[Dataset items]
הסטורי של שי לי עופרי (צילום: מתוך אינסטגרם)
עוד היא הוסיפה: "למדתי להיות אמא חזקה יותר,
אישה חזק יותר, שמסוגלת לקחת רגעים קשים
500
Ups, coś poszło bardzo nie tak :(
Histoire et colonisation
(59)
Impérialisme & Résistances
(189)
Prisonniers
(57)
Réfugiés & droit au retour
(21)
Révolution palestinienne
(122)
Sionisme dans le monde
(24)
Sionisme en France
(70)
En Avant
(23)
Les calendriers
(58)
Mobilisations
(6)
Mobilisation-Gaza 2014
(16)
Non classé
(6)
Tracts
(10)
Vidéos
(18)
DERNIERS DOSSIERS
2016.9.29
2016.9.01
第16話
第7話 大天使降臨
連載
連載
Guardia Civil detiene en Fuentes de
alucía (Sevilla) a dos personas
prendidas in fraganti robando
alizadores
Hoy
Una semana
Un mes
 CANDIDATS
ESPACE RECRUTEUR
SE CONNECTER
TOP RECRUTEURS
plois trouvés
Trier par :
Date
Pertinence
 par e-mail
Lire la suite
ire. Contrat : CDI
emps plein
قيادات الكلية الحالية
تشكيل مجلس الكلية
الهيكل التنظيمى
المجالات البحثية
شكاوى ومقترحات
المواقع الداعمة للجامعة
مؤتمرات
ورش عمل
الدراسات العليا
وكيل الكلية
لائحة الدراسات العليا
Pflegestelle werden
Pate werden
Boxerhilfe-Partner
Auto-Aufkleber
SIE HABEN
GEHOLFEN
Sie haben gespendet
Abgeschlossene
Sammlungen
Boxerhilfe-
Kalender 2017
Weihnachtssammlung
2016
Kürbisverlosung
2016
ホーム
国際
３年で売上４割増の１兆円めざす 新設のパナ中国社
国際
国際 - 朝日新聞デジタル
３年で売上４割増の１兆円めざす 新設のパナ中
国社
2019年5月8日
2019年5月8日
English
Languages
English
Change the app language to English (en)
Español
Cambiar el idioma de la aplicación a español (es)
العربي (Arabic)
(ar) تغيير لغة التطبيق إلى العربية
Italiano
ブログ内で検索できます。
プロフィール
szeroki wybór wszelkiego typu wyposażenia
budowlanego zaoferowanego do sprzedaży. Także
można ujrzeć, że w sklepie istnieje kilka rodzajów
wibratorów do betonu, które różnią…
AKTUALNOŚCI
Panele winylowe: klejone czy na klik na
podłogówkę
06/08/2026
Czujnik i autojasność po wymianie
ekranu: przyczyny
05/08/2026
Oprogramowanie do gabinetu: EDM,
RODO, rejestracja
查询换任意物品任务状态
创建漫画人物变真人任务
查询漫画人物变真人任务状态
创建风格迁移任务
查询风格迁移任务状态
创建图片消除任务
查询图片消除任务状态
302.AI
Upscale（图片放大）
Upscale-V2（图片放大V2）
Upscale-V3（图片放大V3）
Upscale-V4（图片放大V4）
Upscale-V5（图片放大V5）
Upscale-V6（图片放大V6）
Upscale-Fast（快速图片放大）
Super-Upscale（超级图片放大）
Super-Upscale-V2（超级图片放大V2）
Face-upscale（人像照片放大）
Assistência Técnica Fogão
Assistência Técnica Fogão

_What the task asks_:
Your task is to set down all of the entries exactly as they appear.

_Written answer_:
הסטורי של שי לי עופרי (צילום: מתוך אינסטגרם)
עוד היא הוסיפה: "למדתי להיות אמא חזקה יותר,
אישה חזק יותר, שמסוגלת לקחת רגעים קשים
500
Ups, coś poszło bardzo nie tak :(
Histoire et colonisation
(59)
Impérialisme & Résistances
(189)
Prisonniers
(57)
Réfugiés & droit au retour
(21)
Révolution palestinienne
(122)
Sionisme dans le monde
(24)
Sionisme en France
(70)
En Avant
(23)
Les calendriers
(58)
Mobilisations
(6)
Mobilisation-Gaza 2014
(16)
Non classé
(6)
Tracts
(10)
Vidéos
(18)
DERNIERS DOSSIERS
2016.9.29
2016.9.01
第16話
第7話 大天使降臨
連載
連載
Guardia Civil detiene en Fuentes de
alucía (Sevilla) a dos personas
prendidas in fraganti robando
alizadores
Hoy
Una semana
Un mes
 CANDIDATS
ESPACE RECRUTEUR
SE CONNECTER
TOP RECRUTEURS
plois trouvés
Trier par :
Date
Pertinence
 par e-mail
Lire la suite
ire. Contrat : CDI
emps plein
قيادات الكلية الحالية
تشكيل مجلس الكلية
الهيكل التنظيمى
المجالات البحثية
شكاوى ومقترحات
المواقع الداعمة للجامعة
مؤتمرات
ورش عمل
الدراسات العليا
وكيل الكلية
لائحة الدراسات العليا
Pflegestelle werden
Pate werden
Boxerhilfe-Partner
Auto-Aufkleber
SIE HABEN
GEHOLFEN
Sie haben gespendet
Abgeschlossene
Sammlungen
Boxerhilfe-
Kalender 2017
Weihnachtssammlung
2016
Kürbisverlosung
2016
ホーム
国際
３年で売上４割増の１兆円めざす 新設のパナ中国社
国際
国際 - 朝日新聞デジタル
３年で売上４割増の１兆円めざす 新設のパナ中
国社
2019年5月8日
2019年5月8日
English
Languages
English
Change the app language to English (en)
Español
Cambiar el idioma de la aplicación a español (es)
العربي (Arabic)
(ar) تغيير لغة التطبيق إلى العربية
Italiano
ブログ内で検索できます。
プロフィール
szeroki wybór wszelkiego typu wyposażenia
budowlanego zaoferowanego do sprzedaży. Także
można ujrzeć, że w sklepie istnieje kilka rodzajów
wibratorów do betonu, które różnią…
AKTUALNOŚCI
Panele winylowe: klejone czy na klik na
podłogówkę
06/08/2026
Czujnik i autojasność po wymianie
ekranu: przyczyny
05/08/2026
Oprogramowanie do gabinetu: EDM,
RODO, rejestracja
查询换任意物品任务状态
创建漫画人物变真人任务
查询漫画人物变真人任务状态
创建风格迁移任务
查询风格迁移任务状态
创建图片消除任务
查询图片消除任务状态
302.AI
Upscale（图片放大）
Upscale-V2（图片放大V2）
Upscale-V3（图片放大V3）
Upscale-V4（图片放大V4）
Upscale-V5（图片放大V5）
Upscale-V6（图片放大V6）
Upscale-Fast（快速图片放大）
Super-Upscale（超级图片放大）
Super-Upscale-V2（超级图片放大V2）
Face-upscale（人像照片放大）
Assistência Técnica Fogão
Assistência Técnica Fogão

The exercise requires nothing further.